If you have been following Redefining Female this week, you know we have been covering the topic of Feminism. Monday, I shared my ever evolving thoughts about the importance of fighting for women’s economic and social rights. And Wednesday, we talked about how women and men need each other, because it is their calling to jointly lead and take care of the world.
So, rather than do our traditional Fabulous Female post, I thought it would be so cool to share a few famous examples of successful working relationships between real men or women that weren’t romantic. Do you know how many examples I found?
It could be that I couldn’t find the right language for a google search. I tried “Successful male/female partnerships” and got something about transgender relationships. I tried “successful female/male business partners,” in which the closest find was an article on the top business partnerships in History–all but one of the partnerships, were between men. (The one including a woman, talked about how through her partnership with a businessman, she became rich, yet he basically cheated her out of her company). I tried many variations of the same to no avail.

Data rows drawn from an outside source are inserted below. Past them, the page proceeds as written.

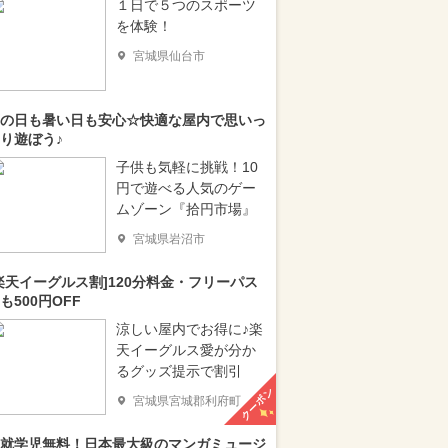
１日で５つのスポーツ
を体験！
宮城県仙台市
の日も暑い日も安心☆快適な屋内で思いっ
り遊ぼう♪
子供も気軽に挑戦！10
円で遊べる人気のゲー
ムゾーン『拾円市場』
宮城県岩沼市
楽天イーグルス割]120分料金・フリーパス
も500円OFF
涼しい屋内でお得に♪楽
天イーグルス愛が分か
るグッズ提示で割引
クーポン
宮城県宮城郡利府町
就学児無料！日本最大級のマンガミュージ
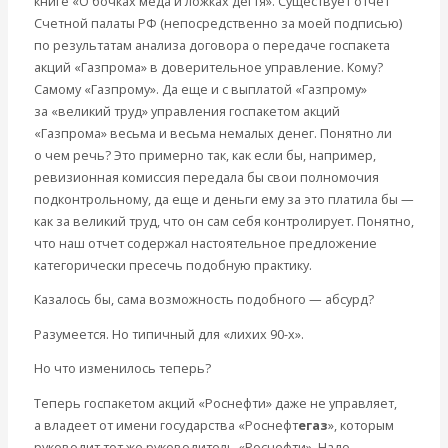
книге «О бочках меда и ложках дегтя». Существует отчет
Счетной палаты РФ (непосредственно за моей подписью)
по результатам анализа договора о передаче госпакета
акций «Газпрома» в доверительное управление. Кому?
Самому «Газпрому». Да еще и с выплатой «Газпрому»
за «великий труд» управления госпакетом акций
«Газпрома» весьма и весьма немалых денег. Понятно ли
о чем речь? Это примерно так, как если бы, например,
ревизионная комиссия передала бы свои полномочия
подконтрольному, да еще и деньги ему за это платила бы —
как за великий труд, что он сам себя контролирует. Понятно,
что наш отчет содержал настоятельное предложение
категорически пресечь подобную практику.
Казалось бы, сама возможность подобного — абсурд?
Разумеется. Но типичный для «лихих 90-х».
Но что изменилось теперь?
Теперь госпакетом акций «Роснефти» даже не управляет,
а владеет от имени государства «Роснефт
егаз
», которым
руководит тот же руководитель «Роснефти». Надо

Does this mean that successful non-romantic partnerships between men and women aren’t possible? That they don’t exist?
No, but I would say that they are rare, and they are not talked about in our world the way that they should be. And, I believe that there are a few reasons for this:
Successful People/leaders are usually loners: Many leader types know how to take control over a company or group of people, but very few of them know how to share that power with another human being. Both women and men can get caught up in the responsibility at hand and not realize the benefits of having another perspective in the mix.
Male/Female partnerships are important, yet difficult: Besides power, I think another historical reason some men have hesitated when it came to inviting women to partner with them in business, is because we are different. We as women approach things differently, and so inviting us in, means change. Finding the right balance of her way/his way and working together for the betterment of the whole, is necessary, yet not easy.

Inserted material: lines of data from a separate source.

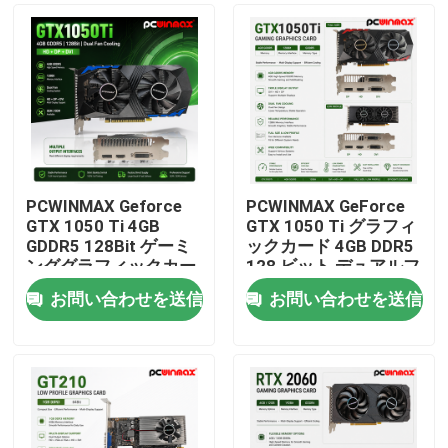
PCWINMAX Geforce
PCWINMAX GeForce
GTX 1050 Ti 4GB
GTX 1050 Ti グラフィ
GDDR5 128Bit ゲーミ
ックカード 4GB DDR5
ンググラフィックカー
128 ビット デュアルフ
ド HD出力付き
ァン 650MHz
お問い合わせを送信
お問い合わせを送信
OEM/ODM デスクトッ
1800MHz 周波数
家
プコンピューター用 在
1050Ti デスクトップ
庫あり
GPU
プロダクト
ビデオ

We live in a sex-obsessed culture: Since Freud, the emphasis in our news, entertainment, and story-telling has been on sexual attractiveness, desire and relationships. “Sex sells,” hasn’t only effected the world’s spending habits, it also has negatively effected our ability to see someone of the opposite sex for more than their physical attractiveness–and this isn’t just a male issue! Many times have I heard women talk about a male co-worker’s looks or relationships status, without any part of his attributes as a co-worker coming into play.
So, do we just give up? Do we just say this is the way its always been? Or do we seek to more knowledgeably overcome the obstacles we face as both men and women, believing that our differences can be what make our world better?
I choose the latter, believing we have so much more to gain together.
(P.S. If you have any examples of non-romantic partnerships between men and women, I would LOVE to hear about them!)